The pre-training operation may build a basic understanding of the environment, while real-time learning mechanisms will allow for rapid learning of the differences between already possessed knowledge and the real world seen through the sensors.

There are two ways how the pre-training procedure may be realized: 

· with dataset created from data gathered through sensors (in case of Computer Vision tasks: stereo camera is preferred)

· with synthetic data that allows for efficient pre-training in multiple scenarios and conditions without the need to physically record and store the data

After analysis of current synthetic data and virtual environment providers, we can assume that the correct direction for the development of Vision for Robots is to base our models on pre-training with synthetic data and allow machines to adapt to real-world data acquired from sensors later.
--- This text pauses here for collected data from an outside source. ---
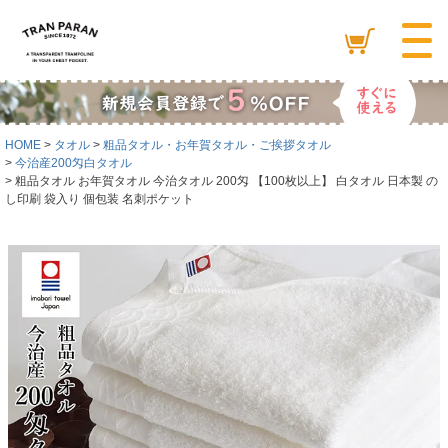
HOME
タオル
粗品タオル・お年賀タオル・ご挨拶タオル
今治産200匁白タオル
粗品タオル お年賀タオル 今治タオル 200匁 【100枚以上】 白タオル 日本製 の
し印刷 袋入り 個包装 名刺ポケット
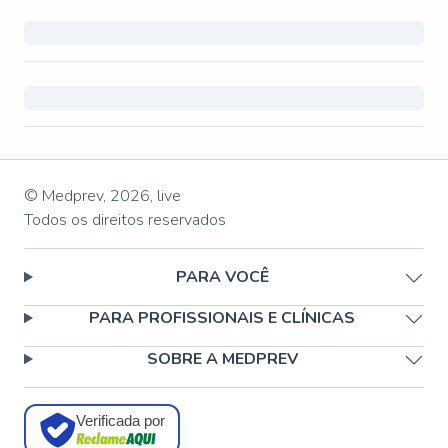
© Medprev,
2026
,
live
Todos os direitos reservados
PARA VOCÊ
PARA PROFISSIONAIS E CLÍNICAS
SOBRE A MEDPREV
Verificada por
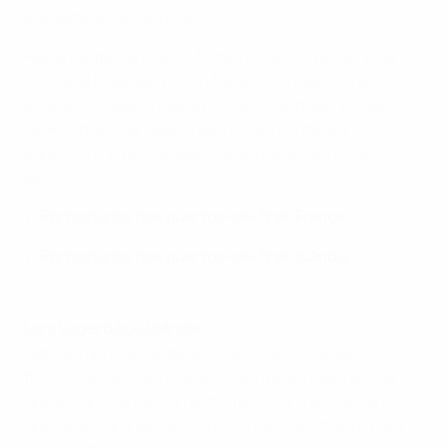
à qualidade do seu jogo.
Fisicamente são muito fortes e vamos ter de lutar
por cada bola. Não posso fazer com que os meus
jogadores sejam mais altos. Tenho jogadores que
sabem disputar duelos aéros. Temos de ser
agressivos e ter cuidados redobrados em todos os
lances.
Participante nos quartos-de-final: França
Participante nos quartos-de-final: Islândia
Lars Lagerbäck, Islândia
Digo sempre aos jogadores e à imprensa que no
futebol temos sempre uma hipótese realista. Diria
que a França é ligeiramente favorita, mas não direi
que será o grande favorito. O mais importante para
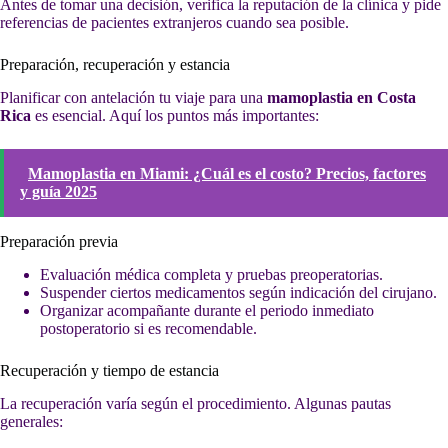
Antes de tomar una decisión, verifica la reputación de la clínica y pide
referencias de pacientes extranjeros cuando sea posible.
Preparación, recuperación y estancia
Planificar con antelación tu viaje para una
mamoplastia en Costa
Rica
es esencial. Aquí los puntos más importantes:
Mamoplastia en Miami: ¿Cuál es el costo? Precios, factores
y guía 2025
Preparación previa
Evaluación médica completa y pruebas preoperatorias.
Suspender ciertos medicamentos según indicación del cirujano.
Organizar acompañante durante el periodo inmediato
postoperatorio si es recomendable.
Recuperación y tiempo de estancia
La recuperación varía según el procedimiento. Algunas pautas
generales:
The synthetic data may differ more or less from the real-world data. This phenomenon may be called the “sim-to-real gap”. Unless, we do not have a photorealistic virtual environment – the 3D models may not fully capture the attributes of the real objects.

To eliminate this sim-to-real gap we can:

·import the real world to the simulation: use 3D object models generated with real-world data (e.g. structure from motion algorithms)

· add real-world elements: texture, background to the scene

The other way how to deal with sim-to-real gaps is through learning structural patterns in parallel to visual attributes, what can be achieved by using depth information and AGICortex’s framework unique features.

The biological brain can recognize objects if we see an outline, sketch, 3D model, photograph or a real object or its equivalent (e.g. toy) in front of our eyes.

The reason is that the attributes of the object are not only visual, but also functional (what specific part does) and structural (how it relates to other parts and objects nearby).

We can simultaneously build multiple representations of the same objects and their parts with variant visual representation – while focusing also on their functional and structural aspects.